▶ **EXERCISE**: Where the listing below has a line with "Download Visvesvaraya Technological", write out exactly that line and every line after it, stopping after the line with "Presentatio".

··········

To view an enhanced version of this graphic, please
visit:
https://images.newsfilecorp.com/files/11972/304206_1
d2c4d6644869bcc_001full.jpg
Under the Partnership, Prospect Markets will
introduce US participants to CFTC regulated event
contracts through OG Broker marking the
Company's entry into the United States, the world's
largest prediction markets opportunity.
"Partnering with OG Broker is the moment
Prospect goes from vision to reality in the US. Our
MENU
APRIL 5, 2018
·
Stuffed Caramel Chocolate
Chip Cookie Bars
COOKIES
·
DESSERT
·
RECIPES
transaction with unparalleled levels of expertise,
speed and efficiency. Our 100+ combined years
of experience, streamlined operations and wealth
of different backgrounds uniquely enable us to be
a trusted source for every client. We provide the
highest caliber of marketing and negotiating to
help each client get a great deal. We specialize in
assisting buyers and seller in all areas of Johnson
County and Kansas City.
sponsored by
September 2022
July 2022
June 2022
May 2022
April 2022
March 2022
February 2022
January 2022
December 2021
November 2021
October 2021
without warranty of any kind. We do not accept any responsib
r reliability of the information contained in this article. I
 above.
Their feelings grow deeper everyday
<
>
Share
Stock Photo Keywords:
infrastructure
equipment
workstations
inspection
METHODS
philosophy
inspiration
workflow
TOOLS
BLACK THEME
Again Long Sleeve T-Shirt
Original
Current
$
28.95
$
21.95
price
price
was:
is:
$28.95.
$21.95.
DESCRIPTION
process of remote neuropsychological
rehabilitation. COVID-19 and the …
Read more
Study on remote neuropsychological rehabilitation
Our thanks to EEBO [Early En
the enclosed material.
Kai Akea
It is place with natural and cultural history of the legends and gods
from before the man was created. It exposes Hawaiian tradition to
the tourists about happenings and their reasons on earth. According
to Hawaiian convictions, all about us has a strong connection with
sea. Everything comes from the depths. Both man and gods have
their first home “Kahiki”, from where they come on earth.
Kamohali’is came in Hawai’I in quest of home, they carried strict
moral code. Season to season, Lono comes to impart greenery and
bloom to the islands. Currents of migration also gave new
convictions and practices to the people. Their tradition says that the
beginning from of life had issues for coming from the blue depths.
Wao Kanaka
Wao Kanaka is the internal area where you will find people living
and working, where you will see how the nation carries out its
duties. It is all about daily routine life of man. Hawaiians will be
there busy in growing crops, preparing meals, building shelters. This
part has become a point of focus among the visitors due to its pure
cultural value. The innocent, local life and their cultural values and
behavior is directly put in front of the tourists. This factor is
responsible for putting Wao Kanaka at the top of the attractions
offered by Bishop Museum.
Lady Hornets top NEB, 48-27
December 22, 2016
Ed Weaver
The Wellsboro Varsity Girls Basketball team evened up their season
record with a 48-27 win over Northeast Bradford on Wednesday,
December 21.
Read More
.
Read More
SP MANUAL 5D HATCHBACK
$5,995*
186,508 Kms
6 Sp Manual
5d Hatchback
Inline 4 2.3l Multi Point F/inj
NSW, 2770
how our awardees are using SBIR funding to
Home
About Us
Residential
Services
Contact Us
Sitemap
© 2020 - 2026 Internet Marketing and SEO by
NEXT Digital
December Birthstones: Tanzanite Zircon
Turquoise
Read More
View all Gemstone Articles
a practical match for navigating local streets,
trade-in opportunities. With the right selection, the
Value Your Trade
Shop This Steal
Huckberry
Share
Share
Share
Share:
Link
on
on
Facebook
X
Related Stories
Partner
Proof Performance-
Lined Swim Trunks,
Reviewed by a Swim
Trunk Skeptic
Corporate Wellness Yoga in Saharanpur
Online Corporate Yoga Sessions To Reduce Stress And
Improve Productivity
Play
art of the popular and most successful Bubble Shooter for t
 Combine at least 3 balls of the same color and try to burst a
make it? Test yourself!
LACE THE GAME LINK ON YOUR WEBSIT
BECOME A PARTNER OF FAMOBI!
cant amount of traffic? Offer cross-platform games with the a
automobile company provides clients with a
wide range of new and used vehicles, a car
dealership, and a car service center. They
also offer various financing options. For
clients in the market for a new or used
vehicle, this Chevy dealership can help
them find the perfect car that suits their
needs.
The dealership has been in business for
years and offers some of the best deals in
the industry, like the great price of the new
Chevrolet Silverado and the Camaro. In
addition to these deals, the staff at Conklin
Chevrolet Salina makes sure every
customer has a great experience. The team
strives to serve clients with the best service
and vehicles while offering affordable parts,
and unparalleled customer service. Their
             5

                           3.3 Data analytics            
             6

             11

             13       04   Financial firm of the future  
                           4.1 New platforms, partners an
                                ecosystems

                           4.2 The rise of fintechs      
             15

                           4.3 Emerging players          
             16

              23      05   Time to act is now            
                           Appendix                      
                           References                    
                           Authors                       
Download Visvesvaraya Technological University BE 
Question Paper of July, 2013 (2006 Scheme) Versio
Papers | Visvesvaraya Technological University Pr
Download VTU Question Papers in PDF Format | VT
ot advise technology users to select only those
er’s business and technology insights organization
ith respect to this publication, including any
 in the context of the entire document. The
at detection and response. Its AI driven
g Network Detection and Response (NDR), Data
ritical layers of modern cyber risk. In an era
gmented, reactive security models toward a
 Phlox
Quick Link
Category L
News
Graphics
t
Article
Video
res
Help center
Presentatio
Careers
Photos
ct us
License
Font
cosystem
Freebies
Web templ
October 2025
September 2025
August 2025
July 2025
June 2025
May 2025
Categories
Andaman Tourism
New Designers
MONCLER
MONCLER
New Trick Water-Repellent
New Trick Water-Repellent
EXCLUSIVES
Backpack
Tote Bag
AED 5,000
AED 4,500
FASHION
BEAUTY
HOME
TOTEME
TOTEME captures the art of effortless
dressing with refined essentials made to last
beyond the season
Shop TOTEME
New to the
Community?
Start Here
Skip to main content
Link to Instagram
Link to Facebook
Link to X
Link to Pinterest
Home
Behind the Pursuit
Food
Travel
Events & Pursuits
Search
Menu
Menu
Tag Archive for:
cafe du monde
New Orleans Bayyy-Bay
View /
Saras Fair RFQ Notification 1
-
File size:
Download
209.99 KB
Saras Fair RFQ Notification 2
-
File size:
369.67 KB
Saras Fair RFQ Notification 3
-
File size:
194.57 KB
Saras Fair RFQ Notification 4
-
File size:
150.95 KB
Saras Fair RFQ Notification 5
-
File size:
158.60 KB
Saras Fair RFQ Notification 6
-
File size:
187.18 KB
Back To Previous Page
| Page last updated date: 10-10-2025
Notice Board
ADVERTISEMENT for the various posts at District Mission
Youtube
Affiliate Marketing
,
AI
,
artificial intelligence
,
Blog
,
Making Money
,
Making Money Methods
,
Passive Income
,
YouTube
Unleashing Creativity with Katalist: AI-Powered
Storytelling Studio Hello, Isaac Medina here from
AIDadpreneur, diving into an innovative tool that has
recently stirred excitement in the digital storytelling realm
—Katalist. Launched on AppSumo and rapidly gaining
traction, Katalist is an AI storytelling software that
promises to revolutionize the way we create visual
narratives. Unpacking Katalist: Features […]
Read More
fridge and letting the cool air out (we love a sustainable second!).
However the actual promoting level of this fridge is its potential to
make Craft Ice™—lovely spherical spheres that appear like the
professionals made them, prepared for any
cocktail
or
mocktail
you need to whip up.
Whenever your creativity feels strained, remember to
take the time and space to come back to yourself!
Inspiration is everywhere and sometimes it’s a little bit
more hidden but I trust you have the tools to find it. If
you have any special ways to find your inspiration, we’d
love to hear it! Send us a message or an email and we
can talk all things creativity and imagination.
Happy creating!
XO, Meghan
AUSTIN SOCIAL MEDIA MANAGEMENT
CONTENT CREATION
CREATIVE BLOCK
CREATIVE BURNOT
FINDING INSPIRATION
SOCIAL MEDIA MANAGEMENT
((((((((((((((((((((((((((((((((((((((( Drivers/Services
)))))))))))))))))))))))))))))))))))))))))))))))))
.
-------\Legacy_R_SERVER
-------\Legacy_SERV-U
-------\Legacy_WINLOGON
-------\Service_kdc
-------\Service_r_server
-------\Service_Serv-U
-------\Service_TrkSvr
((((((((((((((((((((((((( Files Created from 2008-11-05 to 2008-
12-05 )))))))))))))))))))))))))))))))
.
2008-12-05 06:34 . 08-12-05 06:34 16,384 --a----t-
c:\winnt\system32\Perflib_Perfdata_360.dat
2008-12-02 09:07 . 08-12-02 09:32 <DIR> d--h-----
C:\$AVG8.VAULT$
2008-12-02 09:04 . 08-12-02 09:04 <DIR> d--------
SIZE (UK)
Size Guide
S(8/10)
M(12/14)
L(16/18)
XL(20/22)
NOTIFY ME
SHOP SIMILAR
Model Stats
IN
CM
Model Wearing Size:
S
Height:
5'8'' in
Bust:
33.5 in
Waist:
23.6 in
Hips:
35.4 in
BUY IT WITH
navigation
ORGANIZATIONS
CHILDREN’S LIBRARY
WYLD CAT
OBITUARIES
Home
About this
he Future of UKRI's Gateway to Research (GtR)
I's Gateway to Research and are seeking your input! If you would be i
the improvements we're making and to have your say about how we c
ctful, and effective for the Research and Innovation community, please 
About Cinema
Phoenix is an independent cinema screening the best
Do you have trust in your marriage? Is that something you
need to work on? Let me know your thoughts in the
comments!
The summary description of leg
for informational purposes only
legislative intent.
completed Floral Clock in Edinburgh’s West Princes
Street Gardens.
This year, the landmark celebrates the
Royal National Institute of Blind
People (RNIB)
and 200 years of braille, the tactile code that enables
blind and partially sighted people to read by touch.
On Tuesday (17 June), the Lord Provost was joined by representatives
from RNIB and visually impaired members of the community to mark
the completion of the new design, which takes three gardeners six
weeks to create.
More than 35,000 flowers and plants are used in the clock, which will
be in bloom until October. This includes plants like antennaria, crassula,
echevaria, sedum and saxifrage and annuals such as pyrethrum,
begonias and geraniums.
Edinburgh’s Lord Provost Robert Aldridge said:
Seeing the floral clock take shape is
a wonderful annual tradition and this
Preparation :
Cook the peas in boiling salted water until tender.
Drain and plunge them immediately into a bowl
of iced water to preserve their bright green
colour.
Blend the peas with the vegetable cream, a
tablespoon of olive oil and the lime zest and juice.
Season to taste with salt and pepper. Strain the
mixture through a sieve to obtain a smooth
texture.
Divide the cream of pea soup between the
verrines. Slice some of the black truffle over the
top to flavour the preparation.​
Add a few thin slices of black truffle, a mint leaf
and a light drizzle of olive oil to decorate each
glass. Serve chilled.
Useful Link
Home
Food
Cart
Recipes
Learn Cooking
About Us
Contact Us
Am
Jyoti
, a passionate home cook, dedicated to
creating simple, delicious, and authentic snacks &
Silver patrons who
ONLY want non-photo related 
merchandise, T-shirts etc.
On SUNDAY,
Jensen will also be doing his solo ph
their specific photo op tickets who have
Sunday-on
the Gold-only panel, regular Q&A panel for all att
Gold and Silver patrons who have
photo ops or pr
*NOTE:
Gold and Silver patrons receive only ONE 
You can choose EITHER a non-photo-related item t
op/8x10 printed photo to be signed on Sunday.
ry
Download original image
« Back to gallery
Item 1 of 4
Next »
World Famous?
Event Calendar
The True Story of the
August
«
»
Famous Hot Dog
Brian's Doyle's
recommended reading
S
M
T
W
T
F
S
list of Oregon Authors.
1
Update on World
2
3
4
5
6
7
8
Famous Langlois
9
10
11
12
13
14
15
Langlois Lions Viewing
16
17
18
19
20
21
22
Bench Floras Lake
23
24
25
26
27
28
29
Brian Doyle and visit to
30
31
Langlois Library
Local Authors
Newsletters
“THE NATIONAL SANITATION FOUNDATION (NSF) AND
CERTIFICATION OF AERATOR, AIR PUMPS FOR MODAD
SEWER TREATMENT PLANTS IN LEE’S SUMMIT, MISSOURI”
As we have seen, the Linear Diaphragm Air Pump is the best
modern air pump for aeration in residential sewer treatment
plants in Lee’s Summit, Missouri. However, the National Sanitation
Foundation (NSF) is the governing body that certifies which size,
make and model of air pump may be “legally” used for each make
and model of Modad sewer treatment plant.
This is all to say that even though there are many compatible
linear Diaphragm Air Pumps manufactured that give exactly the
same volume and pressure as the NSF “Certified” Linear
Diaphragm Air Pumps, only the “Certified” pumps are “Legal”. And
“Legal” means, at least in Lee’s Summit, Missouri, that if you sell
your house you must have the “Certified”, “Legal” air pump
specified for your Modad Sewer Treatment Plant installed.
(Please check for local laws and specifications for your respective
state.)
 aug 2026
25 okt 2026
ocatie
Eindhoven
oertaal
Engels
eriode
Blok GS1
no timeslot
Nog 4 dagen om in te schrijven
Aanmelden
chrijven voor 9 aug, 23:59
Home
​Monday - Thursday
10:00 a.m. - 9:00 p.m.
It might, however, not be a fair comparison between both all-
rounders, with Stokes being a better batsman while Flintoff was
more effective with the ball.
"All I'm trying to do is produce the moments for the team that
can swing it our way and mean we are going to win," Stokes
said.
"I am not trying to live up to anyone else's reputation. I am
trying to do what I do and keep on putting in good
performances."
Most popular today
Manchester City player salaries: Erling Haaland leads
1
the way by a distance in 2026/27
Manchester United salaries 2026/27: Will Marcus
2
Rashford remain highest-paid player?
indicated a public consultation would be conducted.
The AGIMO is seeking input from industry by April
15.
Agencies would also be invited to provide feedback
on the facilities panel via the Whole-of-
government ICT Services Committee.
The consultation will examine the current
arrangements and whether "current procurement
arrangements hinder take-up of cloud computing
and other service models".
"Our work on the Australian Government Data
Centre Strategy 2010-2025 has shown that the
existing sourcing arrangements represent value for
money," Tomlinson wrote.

··········

▶ **RESULT FOR THIS EXERCISE**:
Download Visvesvaraya Technological University BE 
Question Paper of July, 2013 (2006 Scheme) Versio
Papers | Visvesvaraya Technological University Pr
Download VTU Question Papers in PDF Format | VT
ot advise technology users to select only those
er’s business and technology insights organization
ith respect to this publication, including any
 in the context of the entire document. The
at detection and response. Its AI driven
g Network Detection and Response (NDR), Data
ritical layers of modern cyber risk. In an era
gmented, reactive security models toward a
 Phlox
Quick Link
Category L
News
Graphics
t
Article
Video
res
Help center
Presentatio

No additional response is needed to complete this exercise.